* **Assignment**: Please reproduce the data exactly, though every picture must stay out.

[[ Available records, beginning ]]

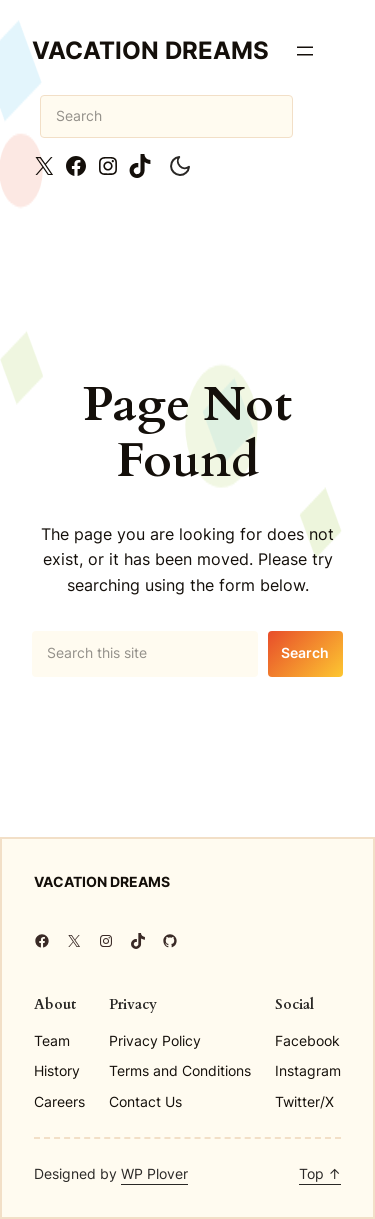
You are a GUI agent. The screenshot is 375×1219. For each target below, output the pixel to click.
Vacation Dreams (150, 50)
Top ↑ (320, 1173)
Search (305, 652)
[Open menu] (305, 51)
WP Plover (154, 1173)
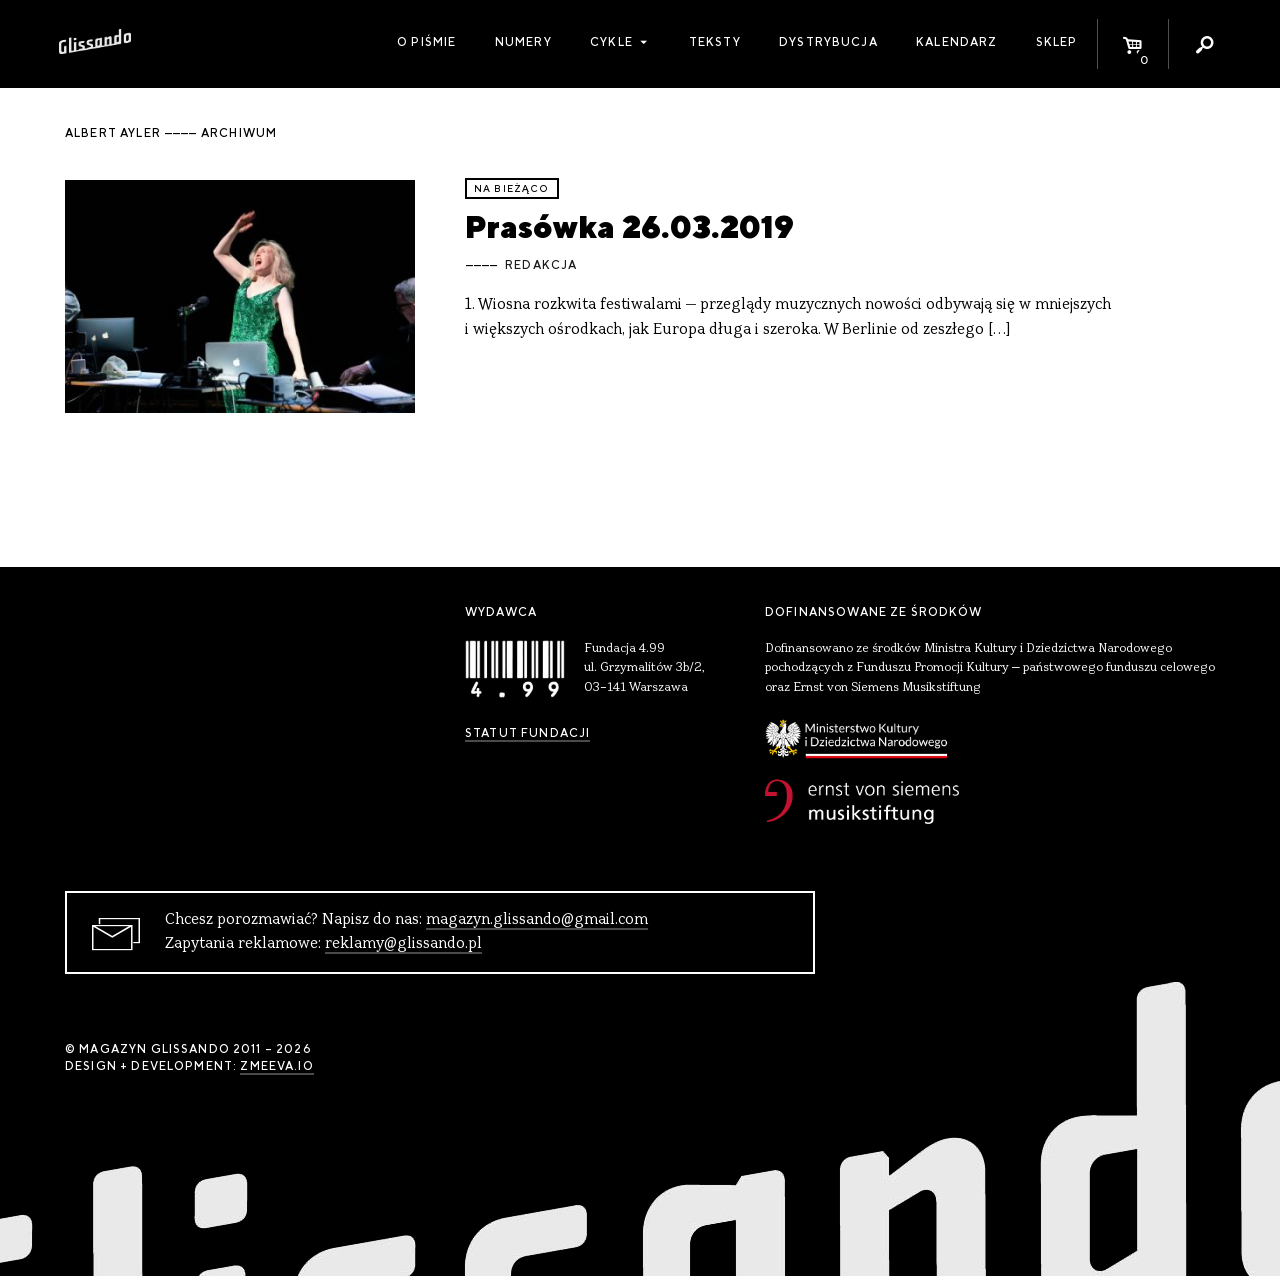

[[ Available records, end ]]

* **Answer area**:
You are a GUI agent. The screenshot is 375×1219. For each target below, output the pixel to click.
Vacation Dreams (150, 50)
Top ↑ (320, 1173)
Search (305, 652)
[Open menu] (305, 51)
WP Plover (154, 1173)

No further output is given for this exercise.